Tuesday, January 30, 2007

GucciPaZ


Monday, January 29, 2007

Guccini al palaeur




C’è un linguaggio aulico e semplice che va oltre il proprio e il dolore circospetto che ci portiamo nei sottofondi per una causa del vissuto che non si è svolta secondo la trama lo svolgimento e la conclusione che sarebbe il filo della matassa che la tua testa metteva come the end e vissero felici e contenti e salariati e invece il filo lo hanno messo a fare un maglioncino di una fottuta marca del cazzo e te la prendi nel culo se vuoi mantenere quel minimo di copertura assicurativa che faranno di te e del tuo affitto una città sotto la neve in una palla di vetro con la scritta Curmayè, Vienna, Bologna senza essere curmayè vienna bologna ma solo un coccio di vetro con una stronzata dentro.

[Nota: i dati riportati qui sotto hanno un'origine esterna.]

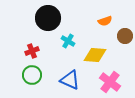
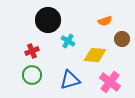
black circle: moved 2 px down
brown circle: moved 3 px left, 3 px down
blue triangle: rotated 40 degrees counterclockwise
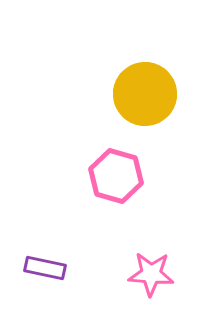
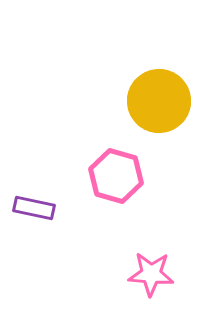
yellow circle: moved 14 px right, 7 px down
purple rectangle: moved 11 px left, 60 px up
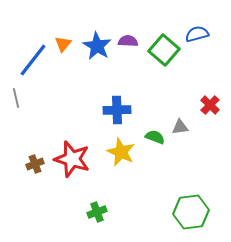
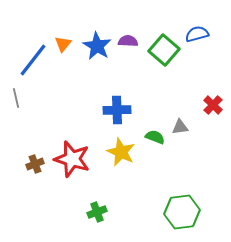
red cross: moved 3 px right
green hexagon: moved 9 px left
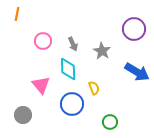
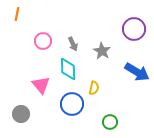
yellow semicircle: rotated 32 degrees clockwise
gray circle: moved 2 px left, 1 px up
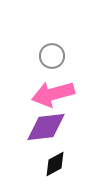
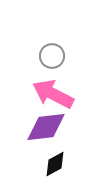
pink arrow: rotated 42 degrees clockwise
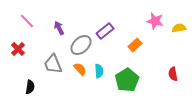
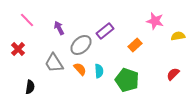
pink line: moved 1 px up
yellow semicircle: moved 1 px left, 8 px down
gray trapezoid: moved 1 px right, 1 px up; rotated 10 degrees counterclockwise
red semicircle: rotated 56 degrees clockwise
green pentagon: rotated 20 degrees counterclockwise
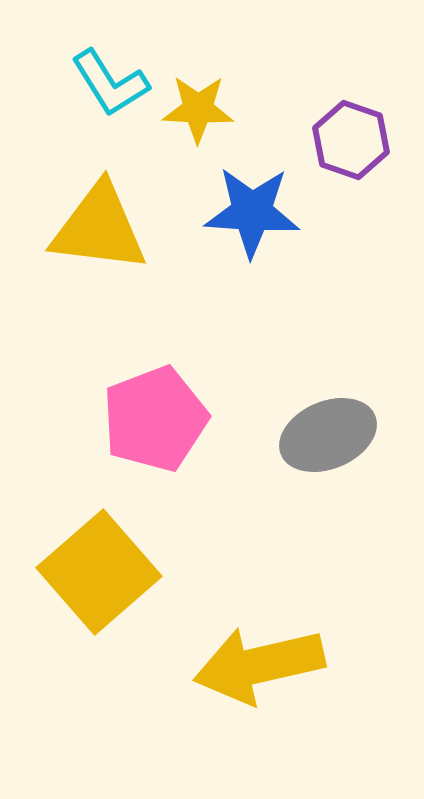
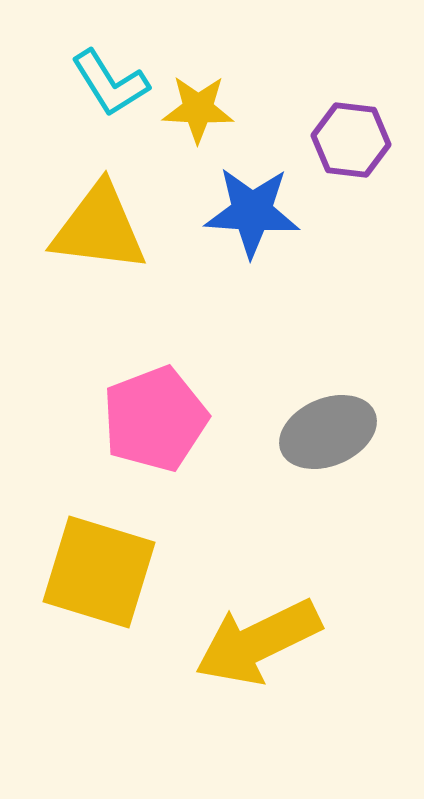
purple hexagon: rotated 12 degrees counterclockwise
gray ellipse: moved 3 px up
yellow square: rotated 32 degrees counterclockwise
yellow arrow: moved 1 px left, 23 px up; rotated 13 degrees counterclockwise
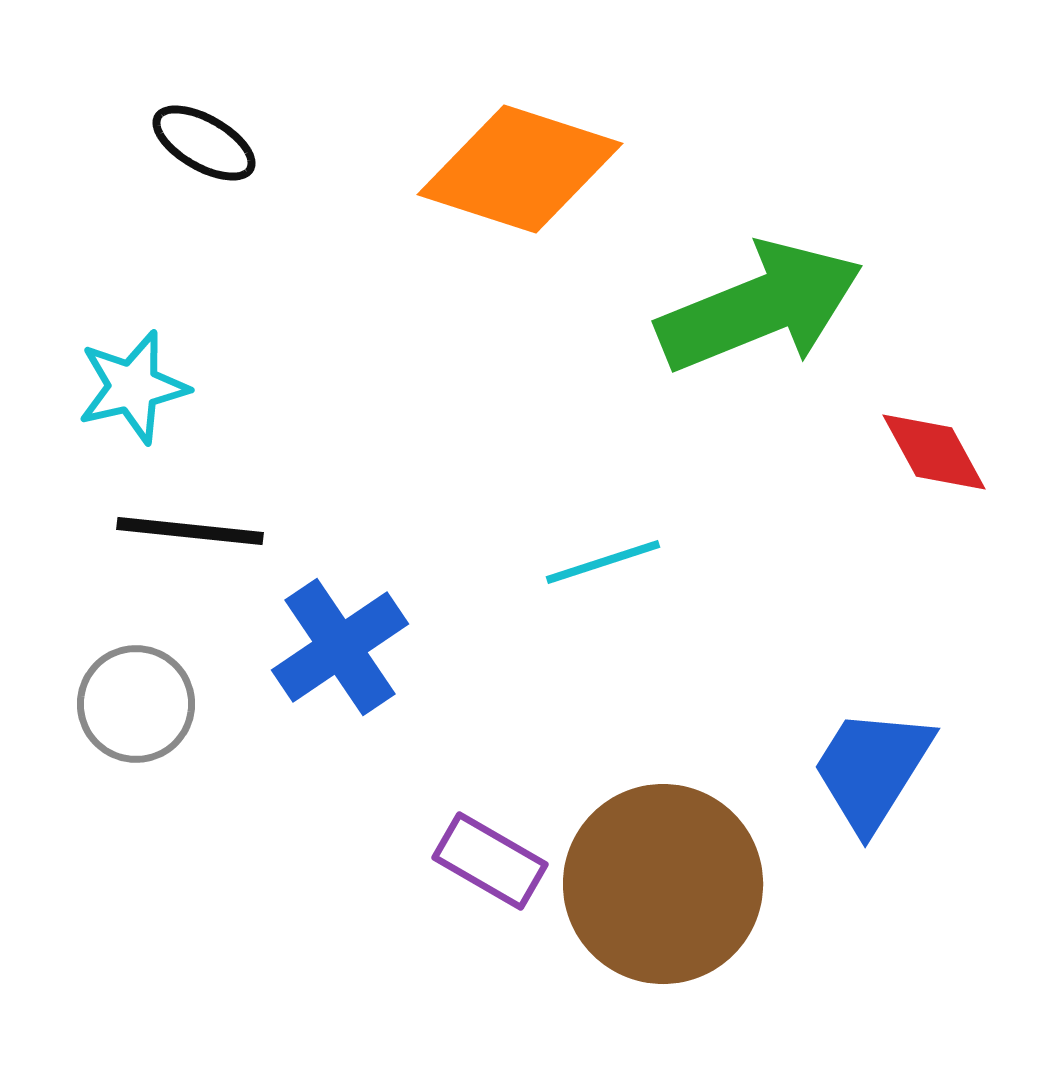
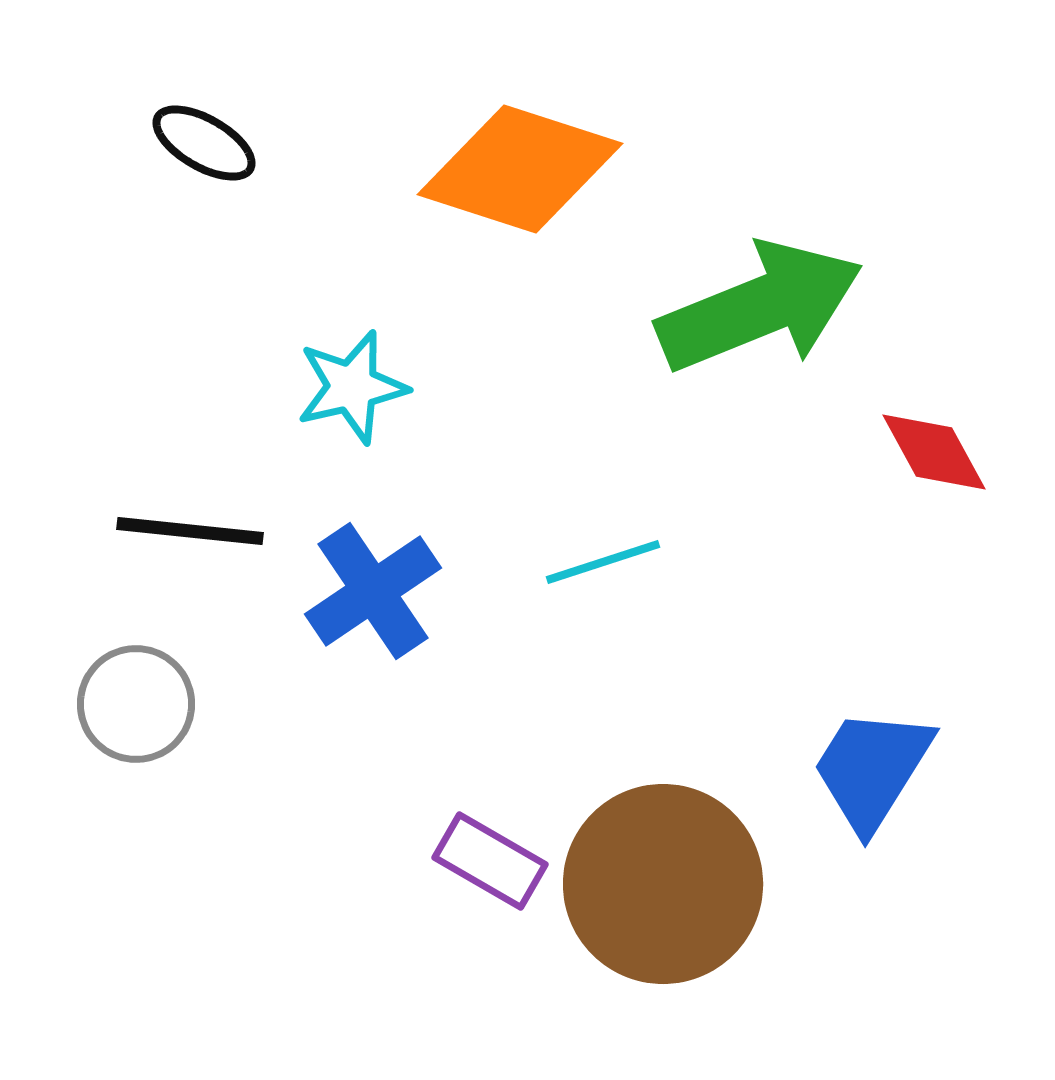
cyan star: moved 219 px right
blue cross: moved 33 px right, 56 px up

E allora fra poesia e raccontare ti vengo a parlare di storie che ci appartengono, se non sei pecora bianca e se credi che a via paolo fabbri 43 ci abiti Guccini e non un disco che comprate i miei dischi e non sputatemi addosso, e il perbenismo la borghesia son uguaglianze che a raccontarle non son quelle che ti vivono dentro, e senza far caso alla grammatica, ti vengo a dire schiettamente, come un cazzo in culo e non come voglia di arrivismo, che le parole di cui abbiamo bisogno sono sospese tra una rima soltanto/amaranto e una semplice dichiarazione che “hai voglia di me e della vita” e tutto il resto è materia da mettere in vendita per una soddisfazione da ricchi di quest’epoca del cazzo, tra le cambiali pagate per il funerale di dio e i camini di Auschwitz, possa dio, presente o assente che sia, darmi il dono della memoria da tramandare.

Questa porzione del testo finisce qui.